Over the recent years, research in Wireless Sensor Networks (WSNs) has gained great momentum mainly because of the potential advantages that this new technology provides. Sensor nodes can be deployed inside a phenomenon to provide in situ, real-time data about the state of the environment, thus sensor networks can provide an interface between the physical world and computers allowing the later to vanish into the background. Their unique feature is that they can capture the spatial and temporal dynamics of the environment or process they monitor. It is envisioned that the cost of the sensor nodes will be extremely small allowing the deployment of huge dense networks. Also the deployment cost will be small since they can be simply thrown in an area, even airdropped in areas that are inaccessible to humans.

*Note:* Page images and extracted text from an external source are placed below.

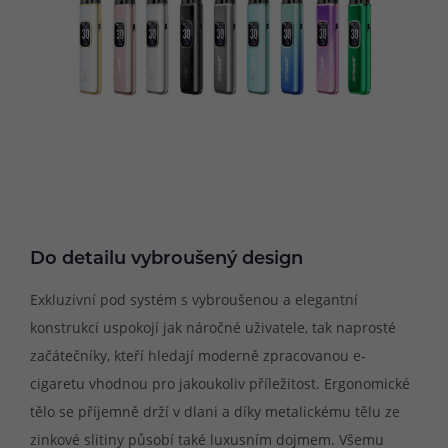
Do detailu vybroušený design
Exkluzivní pod systém s vybroušenou a elegantní
konstrukcí uspokojí jak náročné uživatele, tak naprosté
začátečníky, kteří hledají moderně zpracovanou e-
cigaretu vhodnou pro jakoukoliv příležitost. Ergonomické
tělo se příjemně drží v dlani a díky metalickému tělu ze
zinkové slitiny působí také luxusním dojmem. Všemu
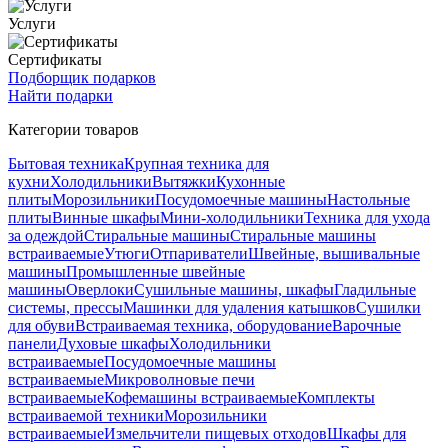
Услуги
Сертификаты
Подборщик подарков
Найти подарки
Категории товаров
Бытовая техника
Крупная техника для
кухни
Холодильники
Вытяжки
Кухонные
плиты
Морозильники
Посудомоечные машины
Настольные
плиты
Винные шкафы
Мини-холодильники
Техника для ухода
за одеждой
Стиральные машины
Стиральные машины
встраиваемые
Утюги
Отпариватели
Швейные, вышивальные
машины
Промышленные швейные
машины
Оверлоки
Сушильные машины, шкафы
Гладильные
системы, прессы
Машинки для удаления катышков
Сушилки
для обуви
Встраиваемая техника, оборудование
Варочные
панели
Духовые шкафы
Холодильники
встраиваемые
Посудомоечные машины
встраиваемые
Микроволновые печи
встраиваемые
Кофемашины встраиваемые
Комплекты
встраиваемой техники
Морозильники
встраиваемые
Измельчители пищевых отходов
Шкафы для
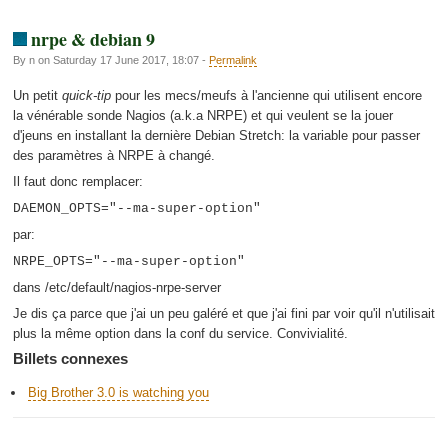
nrpe & debian 9
By n on Saturday 17 June 2017, 18:07 -
Permalink
Un petit
quick-tip
pour les mecs/meufs à l'ancienne qui utilisent encore
la vénérable sonde Nagios (a.k.a NRPE) et qui veulent se la jouer
d'jeuns en installant la dernière Debian Stretch: la variable pour passer
des paramètres à NRPE à changé.
Il faut donc remplacer:
DAEMON_OPTS="--ma-super-option"
par:
NRPE_OPTS="--ma-super-option"
dans /etc/default/nagios-nrpe-server
Je dis ça parce que j'ai un peu galéré et que j'ai fini par voir qu'il n'utilisait
plus la même option dans la conf du service. Convivialité.
Billets connexes
Big Brother 3.0 is watching you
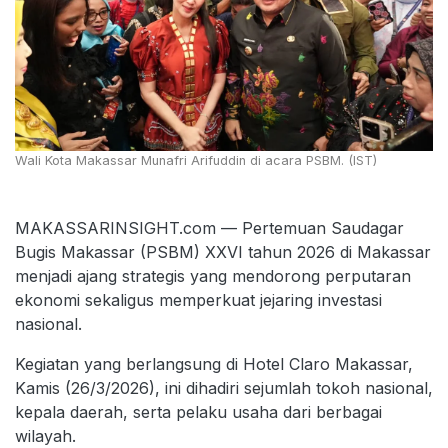
Wali Kota Makassar Munafri Arifuddin di acara PSBM. (IST)
MAKASSARINSIGHT.com — Pertemuan Saudagar
Bugis Makassar (PSBM) XXVI tahun 2026 di Makassar
menjadi ajang strategis yang mendorong perputaran
ekonomi sekaligus memperkuat jejaring investasi
nasional.
Kegiatan yang berlangsung di Hotel Claro Makassar,
Kamis (26/3/2026), ini dihadiri sejumlah tokoh nasional,
kepala daerah, serta pelaku usaha dari berbagai
wilayah.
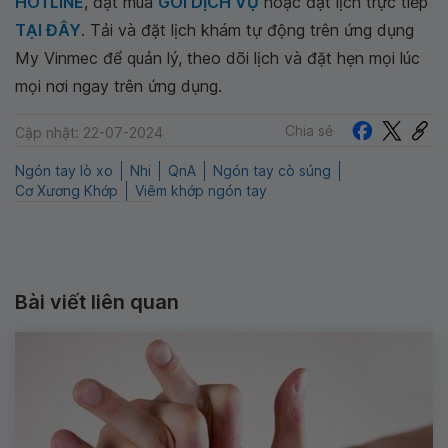
HOTLINE
, đặt mua
GÓI DỊCH VỤ
hoặc đặt lịch trực tiếp
TẠI ĐÂY
. Tải và đặt lịch khám tự động trên ứng dụng
My Vinmec để quản lý, theo dõi lịch và đặt hẹn mọi lúc
mọi nơi ngay trên ứng dụng.
Chia sẻ
Cập nhật: 22-07-2024
Ngón tay lò xo
Nhi
QnA
Ngón tay cò súng
Cơ Xương Khớp
Viêm khớp ngón tay
Bài viết liên quan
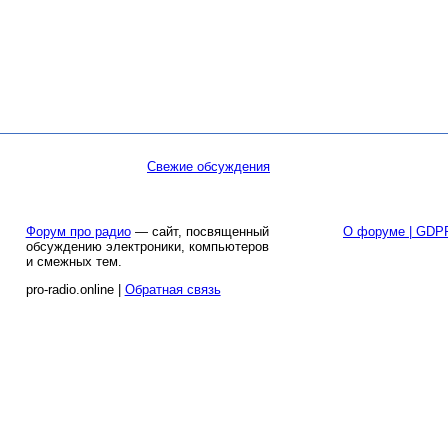
Свежие обсуждения
Форум про радио
— сайт, посвященный
О форуме | GDP
обсуждению электроники, компьютеров
и смежных тем.
pro-radio.online |
Обратная связь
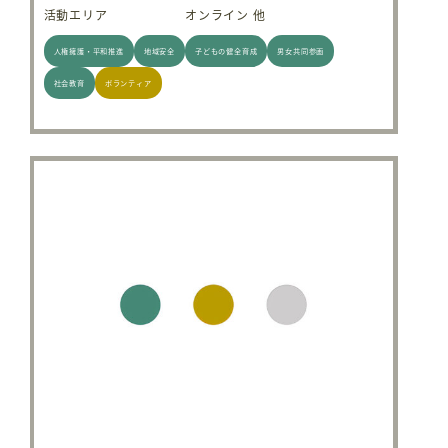
活動エリア
オンライン 他
人権擁護・平和推進
地域安全
子どもの健全育成
男女共同参画
社会教育
ボランティア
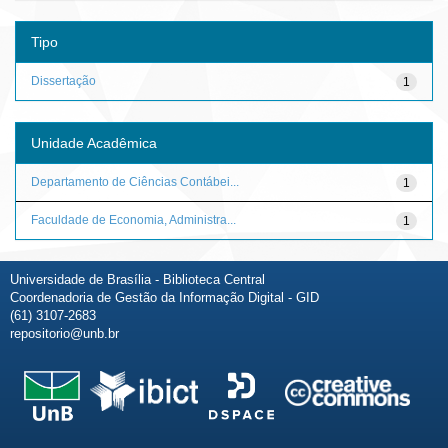
Tipo
Dissertação
1
Unidade Acadêmica
Departamento de Ciências Contábei...
1
Faculdade de Economia, Administra...
1
Universidade de Brasília - Biblioteca Central
Coordenadoria de Gestão da Informação Digital - GID
(61) 3107-2683
repositorio@unb.br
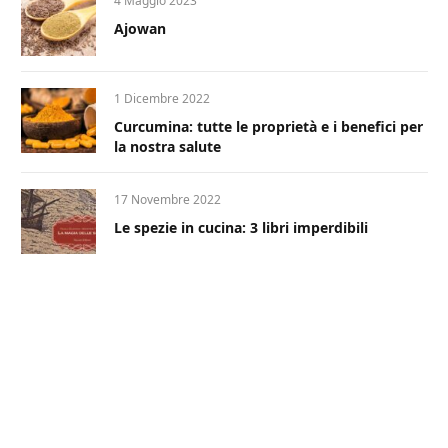
4 Maggio 2023
Ajowan
1 Dicembre 2022
Curcumina: tutte le proprietà e i benefici per
la nostra salute
17 Novembre 2022
Le spezie in cucina: 3 libri imperdibili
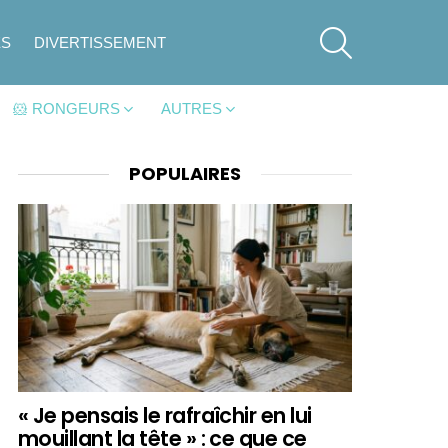
SEARCH
ES
DIVERTISSEMENT
🐹 RONGEURS
AUTRES
POPULAIRES
« Je pensais le rafraîchir en lui
mouillant la tête » : ce que ce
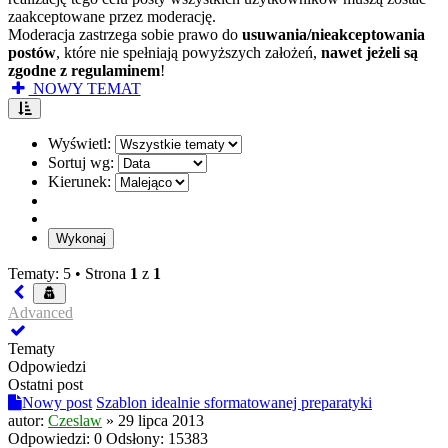
zaakceptowane przez moderację.
Moderacja zastrzega sobie prawo do
usuwania/nieakceptowania
postów
, które nie spełniają powyższych założeń,
nawet jeżeli są
zgodne z regulaminem
!
NOWY TEMAT
Wyświetl:
Sortuj wg:
Kierunek:
Tematy: 5 •
Strona
1
z
1
Advanced
Tematy
Odpowiedzi
Ostatni post
Nowy post
Szablon idealnie sformatowanej preparatyki
autor:
Czeslaw
»
29 lipca 2013
Odpowiedzi:
0
Odsłony:
15383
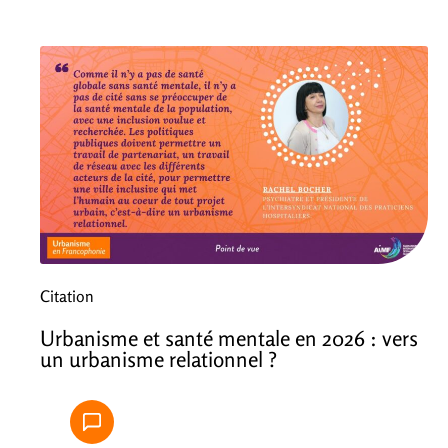
Citation
Urbanisme et santé mentale en 2026 : vers
un urbanisme relationnel ?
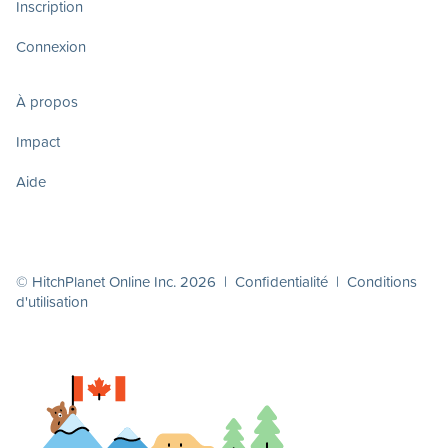
Inscription
Connexion
À propos
Impact
Aide
© HitchPlanet Online Inc. 2026 |
Confidentialité
|
Conditions
d'utilisation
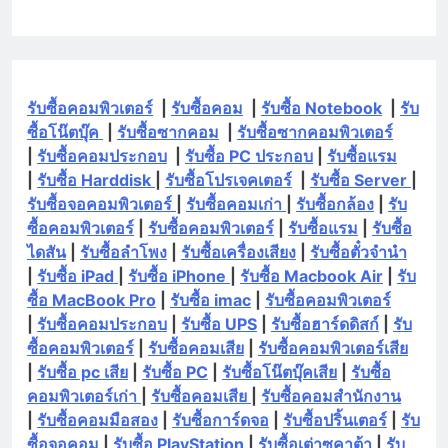
รับซื้อคอมพิวเตอร์
|
รับซื้อคอม
|
รับซื้อ Notebook
|
รับ
ซื้อโน๊ตบุ๊ค
|
รับซื้อซากคอม
|
รับซื้อซากคอมพิวเตอร์
|
รับซื้อคอมประกอบ
|
รับซื้อ PC ประกอบ
|
รับซื้อแรม
|
รับซื้อ Harddisk
|
รับซื้อโปรเจคเตอร์
|
รับซื้อ Server
|
รับซื้อจอคอมพิวเตอร์
|
รับซื้อคอมเก่า
|
รับซื้อกล้อง
|
รับ
ซื้อคอมพิวเตอร์
|
รับซื้อคอมพิวเตอร์
|
รับซื้อแรม
|
รับซื้อ
ไดสัน
|
รับซื้อลำโพง
|
รับซื้อเครื่องเสียง
|
รับซื้อตั๋วจำนำ
|
รับซื้อ iPad
|
รับซื้อ iPhone
|
รับซื้อ Macbook Air
|
รับ
ซื้อ MacBook Pro
|
รับซื้อ imac
|
รับซื้อคอมพิวเตอร์
|
รับซื้อคอมประกอบ
|
รับซื้อ UPS
|
รับซื้อฮาร์ดดิสก์
|
รับ
ซื้อคอมพิวเตอร์
|
รับซื้อคอมเสีย
|
รับซื้อคอมพิวเตอร์เสีย
|
รับซื้อ pc เสีย
|
รับซื้อ PC
|
รับซื้อโน๊ตบุ๊คเสีย
|
รับซื้อ
คอมพิวเตอร์เก่า
|
รับซื้อคอมเสีย
|
รับซื้อคอมสำนักงาน
|
รับซื้อคอมมือสอง
|
รับซื้อการ์ดจอ
|
รับซื้อปริ้นเตอร์
|
รับ
ซื้อจอคอม
|
รับซื้อ PlayStation
|
รับซื้อเต่าซูคาต้า
|
รับ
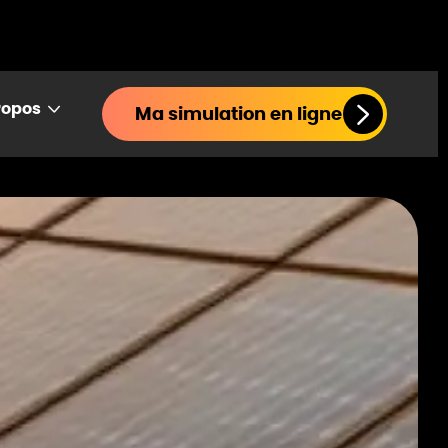
ropos
Ma simulation en ligne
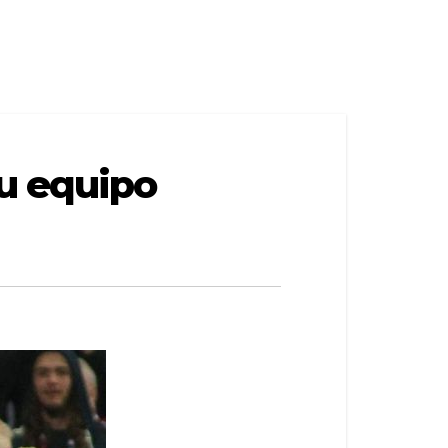
u equipo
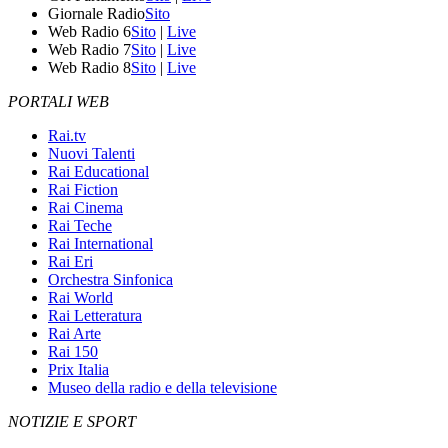
Giornale Radio
Sito
Web Radio 6
Sito
|
Live
Web Radio 7
Sito
|
Live
Web Radio 8
Sito
|
Live
PORTALI WEB
Rai.tv
Nuovi Talenti
Rai Educational
Rai Fiction
Rai Cinema
Rai Teche
Rai International
Rai Eri
Orchestra Sinfonica
Rai World
Rai Letteratura
Rai Arte
Rai 150
Prix Italia
Museo della radio e della televisione
NOTIZIE E SPORT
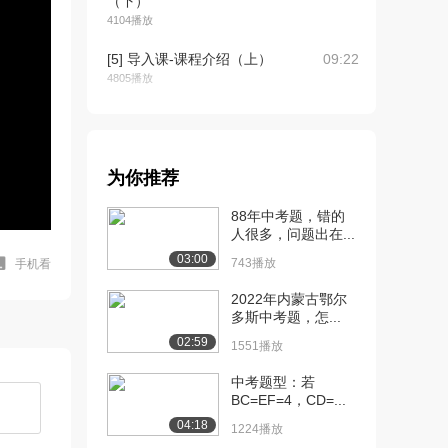
（下）
4104播放
[5] 导入课-课程介绍（上）
09:22
4805播放
[6] 导入课-课程介绍（下）
09:25
3983播放
[7] 导入课-学习方法（上）
06:37
为你推荐
5949播放
88年中考题，错的
[8] 导入课-学习方法（下）
06:44
人很多，问题出在...
4239播放
03:00
743播放
手机看
[9] 词汇串讲-一级词汇
15:12
2022年内蒙古鄂尔
（1）（上）
多斯中考题，怎...
1.3万播放
02:59
1551播放
[10] 词汇串讲-一级词汇
15:22
中考题型：若
（1）（中）
BC=EF=4，CD=...
8570播放
04:18
1224播放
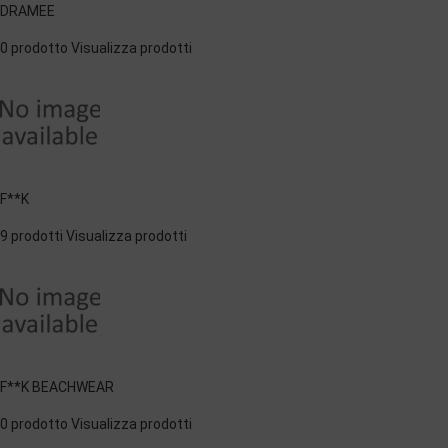
DRAMEE
0 prodotto
Visualizza prodotti
F**K
9 prodotti
Visualizza prodotti
F**K BEACHWEAR
0 prodotto
Visualizza prodotti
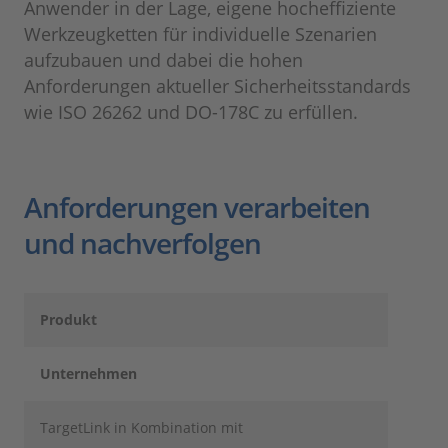
Anwender in der Lage, eigene hocheffiziente
Werkzeugketten für individuelle Szenarien
aufzubauen und dabei die hohen
Anforderungen aktueller Sicherheitsstandards
wie ISO 26262 und DO-178C zu erfüllen.
Anforderungen verarbeiten
und nachverfolgen
Produkt
Unternehmen
TargetLink in Kombination mit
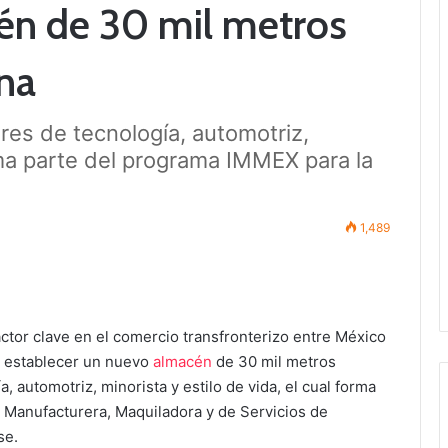
én de 30 mil metros
na
ores de tecnología, automotriz,
orma parte del programa IMMEX para la
1,489
ctor clave en el comercio transfronterizo entre México
 establecer un nuevo
almacén
de 30 mil metros
, automotriz, minorista y estilo de vida, el cual forma
a Manufacturera, Maquiladora y de Servicios de
se.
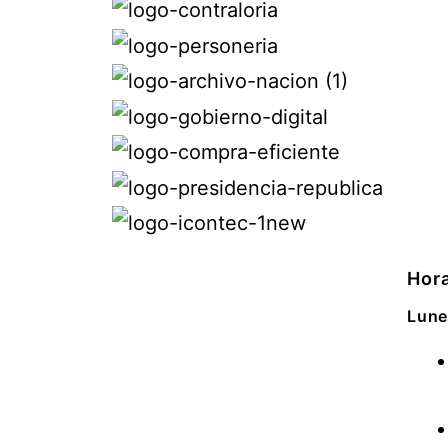
Hora
Lune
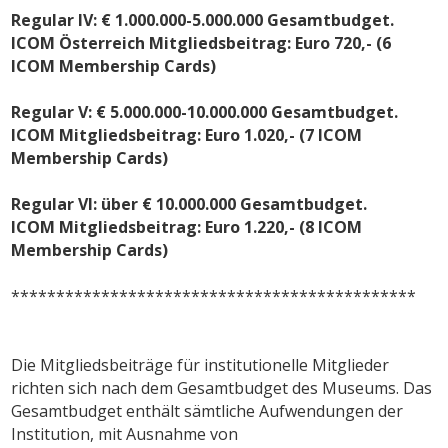
Regular IV: € 1.000.000-5.000.000 Gesamtbudget.
ICOM Österreich Mitgliedsbeitrag: Euro 720,- (6
ICOM Membership Cards)
Regular V: € 5.000.000-10.000.000 Gesamtbudget.
ICOM Mitgliedsbeitrag: Euro 1.020,- (7 ICOM
Membership Cards)
Regular VI: über € 10.000.000 Gesamtbudget.
ICOM Mitgliedsbeitrag: Euro 1.220,- (8 ICOM
Membership Cards)
*********************************************
Die Mitgliedsbeiträge für institutionelle Mitglieder
richten sich nach dem Gesamtbudget des Museums. Das
Gesamtbudget enthält sämtliche Aufwendungen der
Institution, mit Ausnahme von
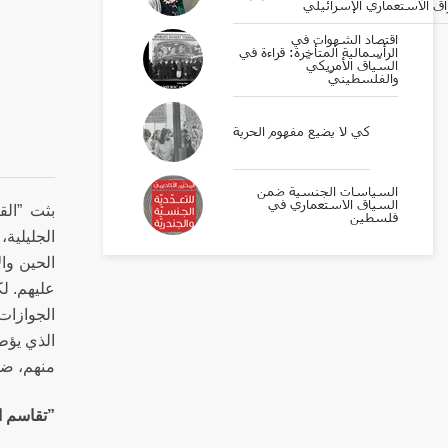
اق الاستعماري الإسرائيلي
اقتصاد الشهوات في
الرأسمالية المتأخرة: قراءة في
السّياق الأمريكيّ
والفلسطينيّ
كي لا يضيع مفهوم الحرية
السياسات الجنسية ضمن
السياق الاستعماري في
بثت ”الق
فلسطين
الجليلية،
الحين وا
عليهم. لك
الجوازات
الذي يؤط
منهم، ضم
”تقاسم ال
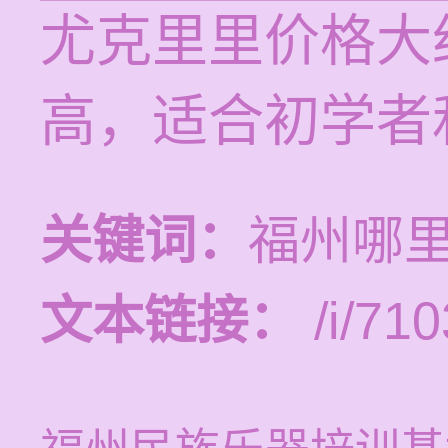
尤克里里价格大
高，适合初学者
关键词：
福州哪
文本链接：
/i/710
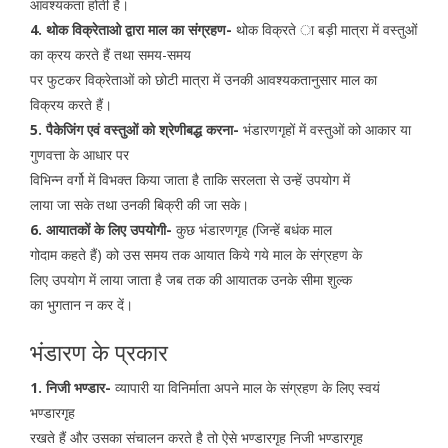
आवश्यकता होती है।
4. थोक विक्रेताओ द्वारा माल का संग्रहण-
थोक विक्रते ा बड़ी मात्रा में वस्तुओं
का क्रय करते हैं तथा समय-समय
पर फुटकर विक्रेताओं को छोटी मात्रा में उनकी आवश्यकतानुसार माल का
विक्रय करते हैं।
5. पैकेजिंग एवं वस्तुओं को श्रेणीबद्ध करना-
भंडारणगृहों में वस्तुओं को आकार या
गुणवत्ता के आधार पर
विभिन्न वर्गो में विभक्त किया जाता है ताकि सरलता से उन्हें उपयोग में
लाया जा सके तथा उनकी बिक्री की जा सके।
6. आयातकों के लिए उपयोगी-
कुछ भंडारणगृह (जिन्हें बधंक माल
गोदाम कहते हैं) को उस समय तक आयात किये गये माल के संग्रहण के
लिए उपयोग में लाया जाता है जब तक की आयातक उनके सीमा शुल्क
का भुगतान न कर दें।
भंडारण के प्रकार
1. निजी भण्डार-
व्यापारी या विनिर्माता अपने माल के संग्रहण के लिए स्वयं
भण्डारगृह
रखते हैं और उसका संचालन करते है तो ऐसे भण्डारगृह निजी भण्डारगृह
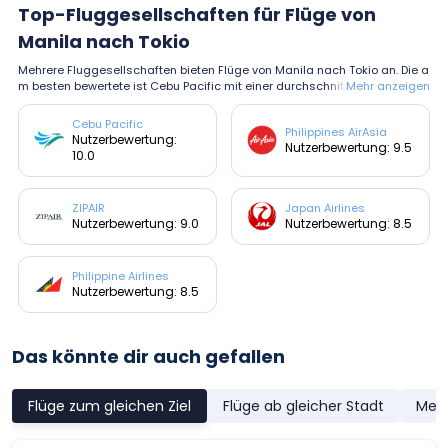
Top-Fluggesellschaften für Flüge von
Manila nach Tokio
Mehrere Fluggesellschaften bieten Flüge von Manila nach Tokio an. Die a
m besten bewertete ist Cebu Pacific mit einer durchschnittlichen Bewertu
Mehr anzeigen
ng von 10.0.
Cebu Pacific
Philippines AirAsia
Nutzerbewertung:
Nutzerbewertung: 9.5
10.0
ZIPAIR
Japan Airlines
Nutzerbewertung: 9.0
Nutzerbewertung: 8.5
Philippine Airlines
Nutzerbewertung: 8.5
Das könnte dir auch gefallen
Flüge zum gleichen Ziel
Flüge ab gleicher Stadt
Meis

WSNs have been proposed for monitoring a large area against the presence of event sources. The events can be intruders, enemy vehicles, pollutant sources or fires depending on the application. In all situations, each event source emits a signal or substance that attenuates inside the area under observation and is reliably measured only by a small fraction of the sensor nodes based on their location relative to the events. The objective of this project is to develop and analyze efficient and fault-tolerant algorithms that can be used in the context of environmental monitoring for detecting, localizing, and tracking events in an area using a WSN. In our approach, to limit the cost of the overall system, we will consider simple, cheap sensors whose resolution is limited; in fact emphasis will be given to binary sensors that become alarmed when their measurement exceeds a certain threshold. Furthermore, binary sensors have cheaper maintenance since they require less calibration.
Due to the simple nature of the sensor nodes, sensing can be tampered (accidentally or maliciously), resulting in a significant number of sensor nodes reporting erroneous observations. Therefore, it is essential that any event detection, localization and tracking algorithm used in this context exhibits fault tolerant behavior in order to tolerate misbehaving nodes. The main contribution of this project will be the development and analysis of simple and decentralized algorithms that use the binary observations of the sensors for tracking multiple events in a fault-tolerant way. Furthermore, tracking will be performed in real-time by the alarmed sensor nodes that are elected as leaders, utilizing only information from their neighbors. Finally, in our approach we will investigate collaborative approaches that rely on static, mobile or hybrid sensor networks. This project is expected to make significant contributions in a number of areas including decentralized and intelligent control, collaborative signal processing and distributed robotics.
This project is funded under the Cyprus Research Promotion Foundation’s Framework Programme for Research, Technological Development and Innovation 2009 (DESMI 2009), co-funded by the Republic of Cyprus and the European Regional Development Fund, under the priority action “Information and Communication Technologies” and specifically under the theme of “ICT in Health and Quality of Life”.